テーマソングを聴いただけでラストシーンや俳優の顔が目に浮かぶ、そうなるのが作り手の理想でしょう。
ドラマのエンディングテーマはことのほか重要で、ラストを盛り上げるには歌い手の実力が問われます。
歌が上手くてもあまり明るい雰囲気のアイドルだとこの曲には合いません。
しっとりとドラマチックに歌い上げる力量と落ち着いた雰囲気が岩崎宏美にはありました。
だからこそ、この曲は彼女の代表作になったのです。
戦う男たちを救うものは?
戦士に聖母のくちづけを
さあ 眠りなさい
疲れきった 体を投げだして
青いそのまぶたを
唇でそっと ふさぎましょう
出典: 聖母たちのララバイ/作詞:山川啓介 作曲:木森敏之
仕事や毎日の生活に疲れた男にこの歌が届けば、目を閉じて眠りに落ちてしまうかもしれません。
辛い現実から逃げ出してしまいたいと思うことは誰にもあるのではないでしょうか。
そんな時、優しく語りかけるような岩崎宏美の歌声が戦士たちを慰めます。
戦士とは仕事や人生で戦うすべての人たちのことなのでしょう。
男は疲れ果て、限界まで戦った証がその目や顔に表れているようです。
女神のようでもあり母親のようでもあるまさに聖母の慈しみが彼らの心と体を癒やそうとします。
「もう戦わなくてもいいのですよ」という聖母のくちづけはどんな薬よりも効き目がありそうです。

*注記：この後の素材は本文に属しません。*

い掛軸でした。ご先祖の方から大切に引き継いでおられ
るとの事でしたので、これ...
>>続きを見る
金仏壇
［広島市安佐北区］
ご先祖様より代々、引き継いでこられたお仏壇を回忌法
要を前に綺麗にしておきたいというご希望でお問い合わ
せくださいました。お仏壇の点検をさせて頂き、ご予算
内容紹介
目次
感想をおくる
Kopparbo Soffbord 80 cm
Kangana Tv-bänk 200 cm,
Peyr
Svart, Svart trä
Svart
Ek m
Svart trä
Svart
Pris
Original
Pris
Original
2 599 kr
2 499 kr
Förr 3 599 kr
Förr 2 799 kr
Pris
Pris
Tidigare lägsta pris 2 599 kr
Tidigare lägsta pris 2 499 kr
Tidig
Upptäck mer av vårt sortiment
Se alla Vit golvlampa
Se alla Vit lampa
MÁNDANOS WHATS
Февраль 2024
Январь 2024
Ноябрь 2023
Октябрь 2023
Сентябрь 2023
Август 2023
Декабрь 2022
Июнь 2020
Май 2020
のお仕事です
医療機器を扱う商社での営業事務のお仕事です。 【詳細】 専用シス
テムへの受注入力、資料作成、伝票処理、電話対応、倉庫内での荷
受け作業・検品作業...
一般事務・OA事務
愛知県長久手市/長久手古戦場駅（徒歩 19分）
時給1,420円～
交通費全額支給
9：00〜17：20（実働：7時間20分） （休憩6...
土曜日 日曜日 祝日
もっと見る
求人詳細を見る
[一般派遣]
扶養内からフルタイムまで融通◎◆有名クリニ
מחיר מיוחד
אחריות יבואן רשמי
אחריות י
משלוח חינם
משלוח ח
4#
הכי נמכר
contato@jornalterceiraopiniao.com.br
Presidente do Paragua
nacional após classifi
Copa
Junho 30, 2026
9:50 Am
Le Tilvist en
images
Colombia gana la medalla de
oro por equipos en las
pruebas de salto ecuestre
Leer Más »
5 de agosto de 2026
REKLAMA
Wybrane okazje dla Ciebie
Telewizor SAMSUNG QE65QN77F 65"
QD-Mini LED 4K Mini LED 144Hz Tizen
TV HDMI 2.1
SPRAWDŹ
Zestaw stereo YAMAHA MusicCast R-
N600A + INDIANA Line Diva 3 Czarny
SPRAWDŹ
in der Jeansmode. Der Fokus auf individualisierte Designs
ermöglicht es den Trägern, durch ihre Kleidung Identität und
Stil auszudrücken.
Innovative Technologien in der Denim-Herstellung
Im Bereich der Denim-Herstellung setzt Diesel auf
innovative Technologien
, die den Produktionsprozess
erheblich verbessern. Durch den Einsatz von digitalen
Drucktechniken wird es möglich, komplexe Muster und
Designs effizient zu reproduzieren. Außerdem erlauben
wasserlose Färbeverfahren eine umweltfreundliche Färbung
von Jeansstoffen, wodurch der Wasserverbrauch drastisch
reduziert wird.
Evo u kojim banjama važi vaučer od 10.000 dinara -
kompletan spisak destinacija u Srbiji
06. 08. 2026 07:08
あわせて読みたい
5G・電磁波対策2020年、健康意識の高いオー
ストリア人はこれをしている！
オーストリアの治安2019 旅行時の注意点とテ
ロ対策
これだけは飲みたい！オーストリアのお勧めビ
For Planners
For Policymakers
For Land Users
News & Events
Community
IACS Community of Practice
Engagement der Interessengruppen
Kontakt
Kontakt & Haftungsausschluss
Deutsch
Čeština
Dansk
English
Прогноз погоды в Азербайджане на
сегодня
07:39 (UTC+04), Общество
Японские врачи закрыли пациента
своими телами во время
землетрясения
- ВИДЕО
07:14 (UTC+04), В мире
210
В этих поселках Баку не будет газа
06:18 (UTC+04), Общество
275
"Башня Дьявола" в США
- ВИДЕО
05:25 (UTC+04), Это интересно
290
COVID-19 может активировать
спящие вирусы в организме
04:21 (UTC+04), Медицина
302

最初のパートから優しさに溢れた歌詞に慰められるようですね。
疲れた心と身体には子守歌(英語でlullaby=ララバイ)のようにも感じられるメロディーです。
献身的な愛情
聖母が愛した人とは?
ああ できるのなら
生まれ変わり あなたの母になって
私のいのちさえ
差しだして あなたを守りたいのです
出典: 聖母たちのララバイ/作詞:山川啓介 作曲:木森敏之
ここには我が身を捧げても愛する人を救いたいという献身的な姿が見えています。
聖母は自分のすべてを捧げる愛の象徴だったのです。
彼女が愛した人はどんな男だったのでしょうか。
男は何らかの事情で罪を犯してしまったのかもしれません。
根っからの悪人ではなく、真面目に生きてきたのにあることがきっかけで人を殺めてしまったとしたら…。
なんだかそんな事を想像してしまいます。
「聖母たちのララバイ」が流れるドラマは一話完結で毎回違うストーリーになっていました。
根底にあるのは一歩間違えばごく普通の人間が罪を犯してしまうかもしれない怖さだったと思います。
歌の世界もドラマの世界も、想像力を膨らませることでより深く楽しめるのではないでしょうか。